Standard & Poor's cuts Allied Irish Banks rating
Ratings agency Standard & Poor's on Friday cut the credit rating of Allied Irish Banks, citing the extra capital that it needs to raise.
S&P said in a statement it had slashed the group's long-term rating to BBB+ with a negative outlook from A- previously. The agency has also downgraded AIB's lower tier 2 debt ratings to BB from BBB+.
"The rating action reflects our view that AIB's reputation has deteriorated further as a result of the higher level of capital that it is required to raise by its regulator and due to government-imposed management changes," said S&P credit analyst Nigel Greenwood in the statement.

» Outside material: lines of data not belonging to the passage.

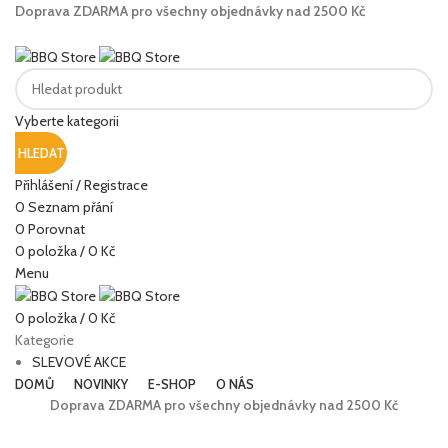
Doprava ZDARMA pro všechny objednávky nad 2500 Kč
KONTAKT
Vyberte kategorii
HLEDAT
Přihlášení / Registrace
0
Seznam přání
0
Porovnat
0
položka
/
0
Kč
Menu
0
položka
/
0
Kč
Kategorie
SLEVOVÉ AKCE
DOMŮ
NOVINKY
E-SHOP
O NÁS
Doprava ZDARMA pro všechny objednávky nad 2500 Kč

"In our opinion, the ability of AIB to return to an 'a' category stand-alone credit profile is unlikely for a number of years."
The crisis-hit Irish bank, which is 19-percent owned by the Irish state after a massive bailout, has been ordered to raise a total of 10.4 billion euros.
S&P added that the negative outlook reflected a "downside risk" to a recovery in the bank's earnings.
The agency also has an "expectation that AIB's significant reliance on funding and liquidity support from the authorities will persist for the foreseeable future."
It added that "a degree of uncertainty that persists over AIB's business disposal program."
Allied Irish Banks, in deep trouble over bad loans, had said on Thursday that it would seek to raise around 1.5 billion euros (2.0 billion dollars) from the sale of its stake in US group M&T Bank Corp.